With the possible exception of the most passionate entomologists and perhaps a few bug-nerds, spotting an arthropod pest within a home is never exciting. Unfortunately, one of the most common indoor arthropod invaders in the United States is an exceptionally ugly species known as Scutigera coleoptrata, or the “house centipede,” as the species is more commonly known.
Many people refer to centipedes as insects, but the creatures are more closely related to crayfish, shrimp and lobsters. Centipedes belong to the arthropod order, which includes spiders, insects, scorpions, and crustaceans, but centipedes belong to the class known as myriapod. Centipedes are relatively understudied arthropods, and the United States may contain multiple species that have not yet been described by researchers.
While centipedes are not often encountered by humans due to their natural outdoor habitat where they dwell beneath rocks and leaf-litter, the house centipede happens to be an exception. Unlike all other documented centipede species in the US, house centipedes have no problem surviving indoors, as the species is capable of living out its entire life-cycle within homes and buildings. In fact, house centipedes may prefer indoor habitats, as homes and buildings contain more than enough insect prey to keep the pests well fed.
The house centipede can locate indoor insect prey easily, as the species is one of the fastest crawlers in the arthropod community, which makes these pests difficult to squish once they are spotted indoors. Many homeowners have had the displeasure of encountering house centipedes within their home, and it is rare for a person to catch up to a specimen before it rapidly escapes beneath furniture or into a wall crevice. In these situations, residents are forced to accept a house centipede as their new unwanted roommate.

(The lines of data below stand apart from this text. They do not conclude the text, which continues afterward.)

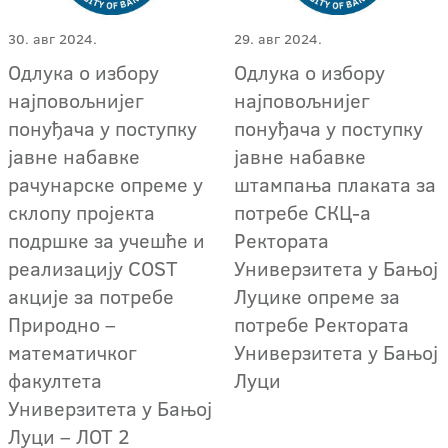
30. авг 2024.
29. авг 2024.
Одлука о избору
Одлука о избору
најповољнијег
најповољнијег
понуђача у поступку
понуђача у поступку
јавне набавке
јавне набавке
рачунарске опреме у
штампања плаката за
склопу пројекта
потребе СКЦ-а
подршке за учешће и
Ректората
реализацију COST
Универзитета у Бањој
акције за потребе
Луцике опреме за
Природно –
потребе Ректората
математичког
Универзитета у Бањој
факултета
Луци
Универзитета у Бањој
Луци – ЛОТ 2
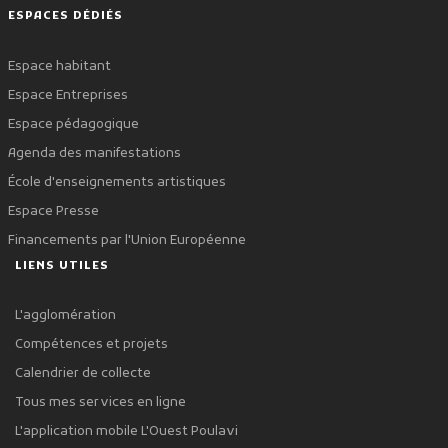
ESPACES DÉDIÉS
Espace habitant
Espace Entreprises
Espace pédagogique
Agenda des manifestations
École d'enseignements artistiques
Espace Presse
Financements par l'Union Européenne
LIENS UTILES
L'agglomération
Compétences et projets
Calendrier de collecte
Tous mes services en ligne
L'application mobile L'Ouest Poulavi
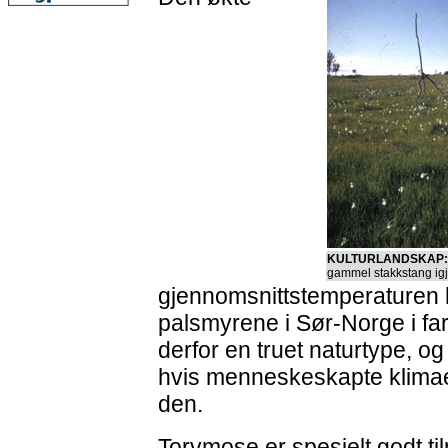
KULTURLANDSKAP:
gammel stakkstang igj
gjennomsnittstemperaturen ha
palsmyrene i Sør-Norge i far
derfor en truet naturtype, 
hvis menneskeskapte klimae
den.
Torvmose er spesielt godt til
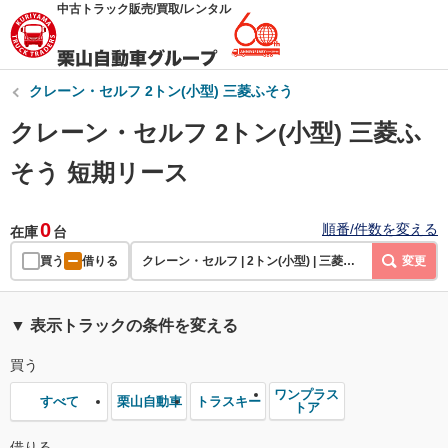
中古トラック販売/買取/レンタル
クレーン・セルフ 2トン(小型) 三菱ふそう
クレーン・セルフ 2トン(小型) 三菱ふ
そう 短期リース
0
順番/件数を変える
在庫
台
買う
借りる
クレーン・セルフ | 2トン(小型) | 三菱ふそう | 短期リース
変更
▼ 表示トラックの条件を変える
買う
ワンプラス
栗山自動車
トラスキー
すべて
トア
借りる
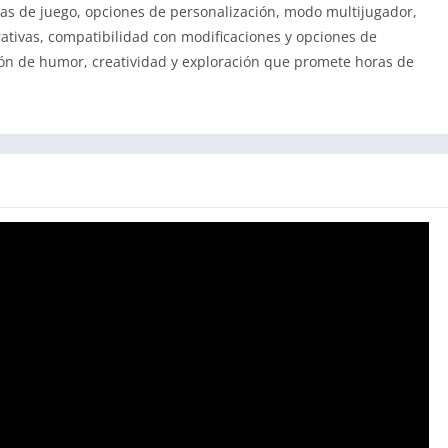
s de juego, opciones de personalización, modo multijugador,
rativas, compatibilidad con modificaciones y opciones de
ión de humor, creatividad y exploración que promete horas de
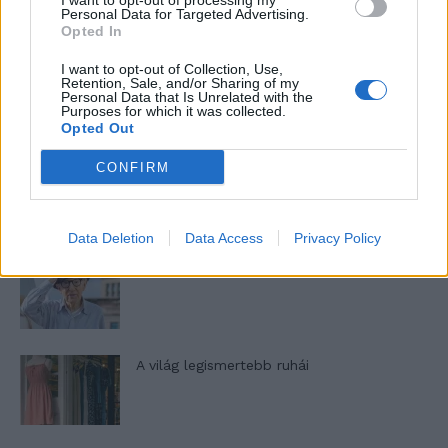
I want to opt-out of processing my
nőknek, amikor segítséget kérnek?
Personal Data for Targeted Advertising.
Opted In
I want to opt-out of Collection, Use,
A legidegesítőbb kifejezések laza
Retention, Sale, and/or Sharing of my
Personal Data that Is Unrelated with the
gyűjteménye
Purposes for which it was collected.
Opted Out
CONFIRM
Elyna Robbs: Adéle és az örökölt árnyak
13. rész
Data Deletion
Data Access
Privacy Policy
Woody Allen megosztó zsenialitása
A világ legismertebb ruhái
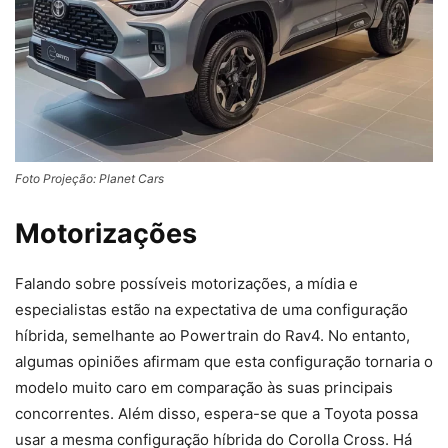
Foto Projeção: Planet Cars
Motorizações
Falando sobre possíveis motorizações, a mídia e
especialistas estão na expectativa de uma configuração
híbrida, semelhante ao Powertrain do Rav4. No entanto,
algumas opiniões afirmam que esta configuração tornaria o
modelo muito caro em comparação às suas principais
concorrentes. Além disso, espera-se que a Toyota possa
usar a mesma configuração híbrida do Corolla Cross. Há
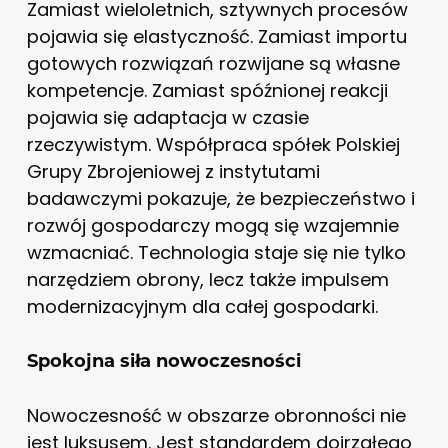
Zamiast wieloletnich, sztywnych procesów
pojawia się elastyczność. Zamiast importu
gotowych rozwiązań rozwijane są własne
kompetencje. Zamiast spóźnionej reakcji
pojawia się adaptacja w czasie
rzeczywistym. Współpraca spółek Polskiej
Grupy Zbrojeniowej z instytutami
badawczymi pokazuje, że bezpieczeństwo i
rozwój gospodarczy mogą się wzajemnie
wzmacniać. Technologia staje się nie tylko
narzędziem obrony, lecz także impulsem
modernizacyjnym dla całej gospodarki.
Spokojna siła nowoczesności
Nowoczesność w obszarze obronności nie
jest luksusem. Jest standardem dojrzałego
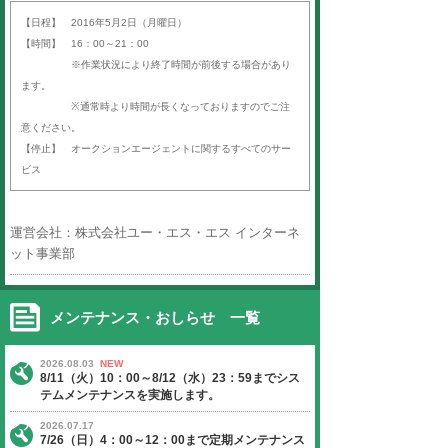
平素より「オークションエージェン
ば）」をご利用いただき、誠にあり
す。
以下の日程にて、臨時サーバーメン
いたします。
ご迷惑をお掛けいたしますが、ご理
よろしくお願い申し上げます。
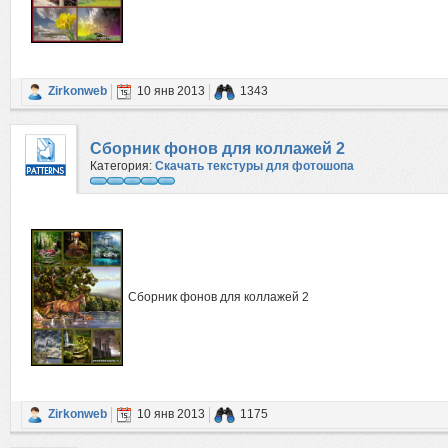
Zirkonweb
10 янв 2013
1343
Сборник фонов для коллажей 2
Категория:
Скачать текстуры для фотошопа
Сборник фонов для коллажей 2
Zirkonweb
10 янв 2013
1175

While house centipedes can be found in every state in the US, the creatures are particularly abundant in the southeast, as this species must secure humid living conditions in order to survive, and this explains why they are frequently spotted within bathtubs, basements and below kitchen sinks. It is not uncommon for house centipedes to infest homes in large numbers, and these infestations are not eliminated easily. When serious infestations occur, pest control professionals can apply insecticide around the foundation of an affected home. Insecticide treatments only provide temporary protection from house centipede invasions, and heavy infestations often indicate that a home has a moisture-retention issue, which can arise from something like a plumbing leak, or frequent bouts of rain. Luckily, heavy infestations are unlikely to last when they are found indoors following rainstorms.
Have you ever encountered multiple house centipedes within your home?